Forever, Jack Page 28

Oh and it’s my birthday. I was given a case of Bushmills. I wonder how long it will take me to get through it? Perhaps I should give it away rather than take a bet on that.

Great news. Turns out Savannah has a new studio being built, and a huge film grant ever since Midnight in the Garden of Good and Evil increased tourism to the city by over forty percent. Also, the money guy in London is obsessed with the “deep south” and was all over the idea. And … I’m getting a writing and directing credit on this! Alistair is pissed (pissed off and pissed drunk). Still.

I want to tell her. I want to call her and tell her. I even pulled up her number on my phone and stared at it between takes today.

I told my mother about Keri Ann today. It was time we had a really good talk. I’ve been working on dealing with some of the shit about my father, too. Asking her stuff I just never wanted to know before. She was happy I was talking, said I always bottled stuff up and found it hard to express my own emotions. “You’re really good at it when you are being someone else,” she said. “Why can’t you just do it for yourself?”

She called me a man-sized “message in a bottle.” A love story waiting to happen if the right person found me, and if I would only open up and embrace who I am.

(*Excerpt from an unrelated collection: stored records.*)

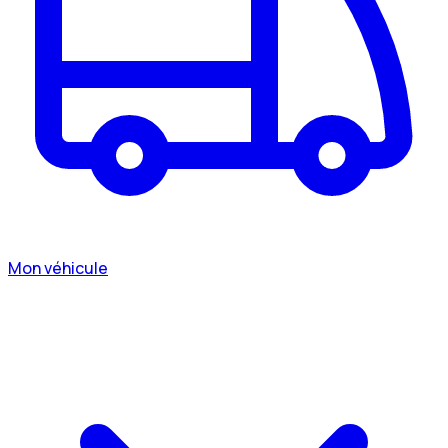
Mon véhicule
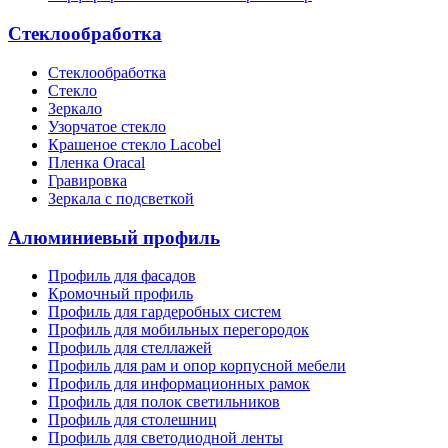
Стеклообработка
Стеклообработка
Стекло
Зеркало
Узорчатое стекло
Крашеное стекло Lacobel
Пленка Oracal
Гравировка
Зеркала с подсветкой
Алюминиевый профиль
Профиль для фасадов
Кромочный профиль
Профиль для гардеробных систем
Профиль для мобильных перегородок
Профиль для стеллажей
Профиль для рам и опор корпусной мебели
Профиль для информационных рамок
Профиль для полок светильников
Профиль для столешниц
Профиль для светодиодной ленты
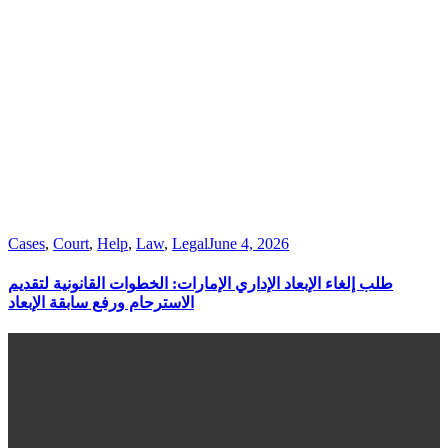
Cases
,
Court
,
Help
,
Law
,
Legal
June 4, 2026
طلب إلغاء الإبعاد الإداري الإمارات: الخطوات القانونية لتقديم
الاسترحام ورفع سابقة الإبعاد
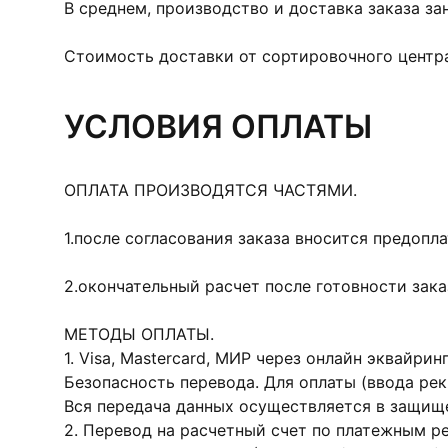
В среднем, производство и доставка заказа за
Стоимость доставки от сортировочного центра
УСЛОВИЯ ОПЛАТЫ
ОПЛАТА ПРОИЗВОДЯТСЯ ЧАСТЯМИ.
1.после согласования заказа вносится предопл
2.окончательный расчет после готовности зак
МЕТОДЫ ОПЛАТЫ.
1. Visa, Mastercard, МИР через онлайн эквайрин
Безопасность перевода. Для оплаты (ввода ре
Вся передача данных осуществляется в защищ
2. Перевод на расчетный счет по платежным р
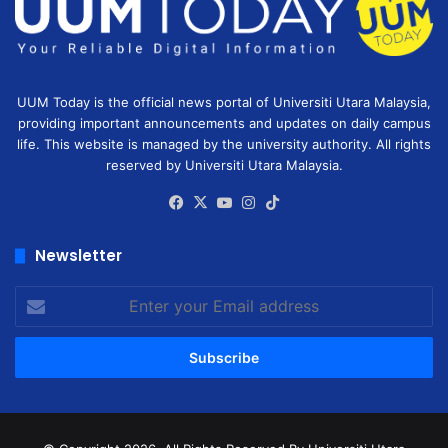
UUM Today is the official news portal of Universiti Utara Malaysia,
providing important announcements and updates on daily campus
life. This website is managed by the university authority. All rights
reserved by Universiti Utara Malaysia.
Facebook
X
YouTube
Instagram
TikTok
Newsletter
Enter
your
Email
address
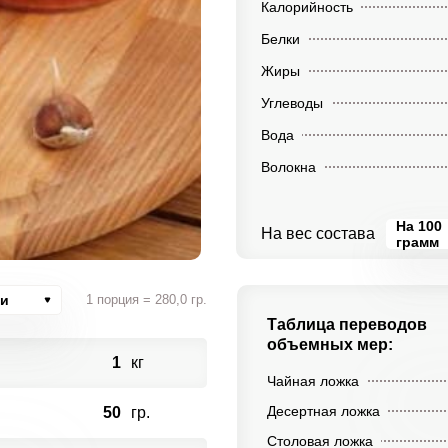
Калорийность
Белки
Жиры
Углеводы
Вода
Волокна
На 100
На вес состава
грамм
ии
1 порция = 280,0 гр.
Таблица переводов
объемных мер:
1
кг
Чайная ложка
Десертная ложка
50
гр.
Столовая ложка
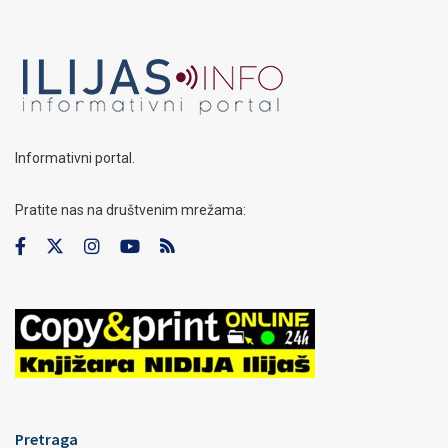
Informativni portal.
Pratite nas na društvenim mrežama:
Pretraga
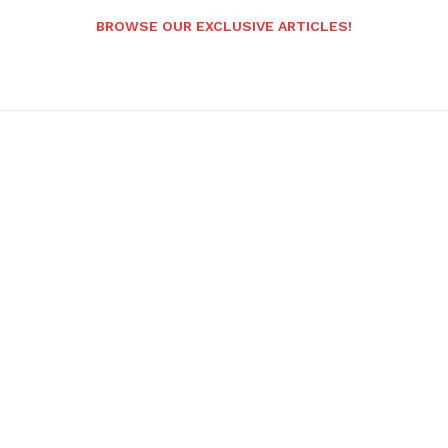
BROWSE OUR EXCLUSIVE ARTICLES!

She always was a bit cliché.

The movie’s wrapping soon. It’s been an amazing experience professionally. Personally, not so much. I’m trying not to think of what’s next. I’ve been drinking a lot, more than usual. When we all go out, I just want to get hammered. My few photo opportunities may have led to a bit of a “party guy” image. In a way, I don’t care because it’s probably pissing Audrey off, and that satisfies me in a small way. Although why anyone would want to poke at a snake, I have no idea. And of course underneath it all, I’m worried I’ve probably really killed the last chance I had with Keri Ann because of it. The end of the contract is coming up which means I have no reasons not to go back to Butler Cove. And then there’s the movie in Savannah. I’m definitely headed back there either way. And I’ve done everything I can to ensure she’ll never want to see me again.

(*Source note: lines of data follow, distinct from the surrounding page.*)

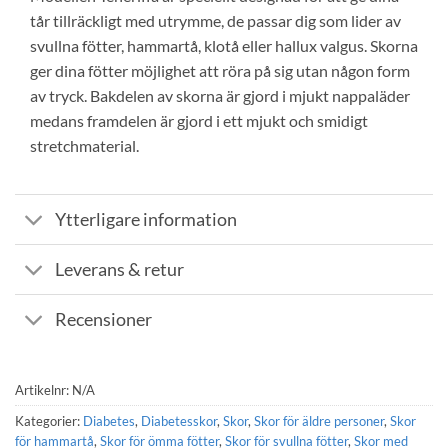
tår tillräckligt med utrymme, de passar dig som lider av
svullna fötter, hammartå, klotå eller hallux valgus. Skorna
ger dina fötter möjlighet att röra på sig utan någon form
av tryck. Bakdelen av skorna är gjord i mjukt nappaläder
medans framdelen är gjord i ett mjukt och smidigt
stretchmaterial.
Ytterligare information
Leverans & retur
Recensioner
Artikelnr:
N/A
Kategorier:
Diabetes
,
Diabetesskor
,
Skor
,
Skor för äldre personer
,
Skor
för hammartå
,
Skor för ömma fötter
,
Skor för svullna fötter
,
Skor med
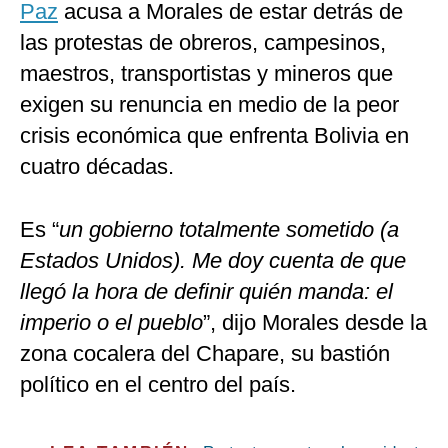
Paz
acusa a Morales de estar detrás de
las protestas de obreros, campesinos,
maestros, transportistas y mineros que
exigen su renuncia en medio de la peor
crisis económica que enfrenta Bolivia en
cuatro décadas.
Es “
un gobierno totalmente sometido (a
Estados Unidos). Me doy cuenta de que
llegó la hora de definir quién manda: el
imperio o el pueblo
”, dijo Morales desde la
zona cocalera del Chapare, su bastión
político en el centro del país.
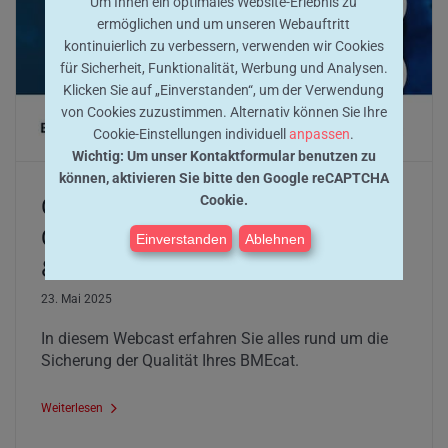
Um Ihnen ein optimales Website-Erlebnis zu
ermöglichen und um unseren Webauftritt
kontinuierlich zu verbessern, verwenden wir Cookies
für Sicherheit, Funktionalität, Werbung und Analysen.
Klicken Sie auf „Einverstanden“, um der Verwendung
von Cookies zuzustimmen. Alternativ können Sie Ihre
Cookie-Einstellungen individuell
anpassen
.
Wichtig: Um unser Kontaktformular benutzen zu
können, aktivieren Sie bitte den Google reCAPTCHA
Cookie.
OnDemand Webcast: BMEcat
Qualität mit e-proCAT verbessern
Einverstanden
Ablehnen
& sicherstellen
23. Mai 2025
In diesem Webcast erfahren Sie alles rund um die
Sicherung der Qualität Ihres BMEcat.
Weiterlesen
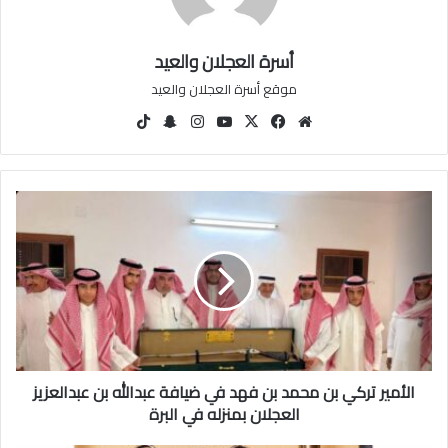
أسرة العجلان والعيد
موقع أسرة العجلان والعيد
مو
في
‫X
‫You
انس
سنا
‫Tik
قع
سب
Tu
تقرا
ب
Tok
الوي
وك
be
م
تشا
ب
ت
ا
ل
أ
م
ي
ر
ت
ر
ك
الأمير تركي بن محمد بن فهد في ضيافة عبدالله بن عبدالعزيز
ي
ب
العجلان بمنزله في البرة
ن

Something almost happened last night with one of Suzy’s friends. It didn’t get too far. But it was bad. Picture taking bad. And then after … well, I thought she knew the deal, but she started kissing me and before I knew it we were in the back of a town car. She smelled really good, like strawberries, and she was soft, and damn but I was drunk. Like really. But all of a sudden her hand was in my pants and she was telling me it was ok, that she knew I was in love with someone else and that she was too, and we should just have fun and no one would know … I’d think at that stage I’d be too far gone, but there I was grabbing her hand, squeezing it as I pulled it from me, telling her she couldn’t possibly really be in love with someone if she was doing this with me.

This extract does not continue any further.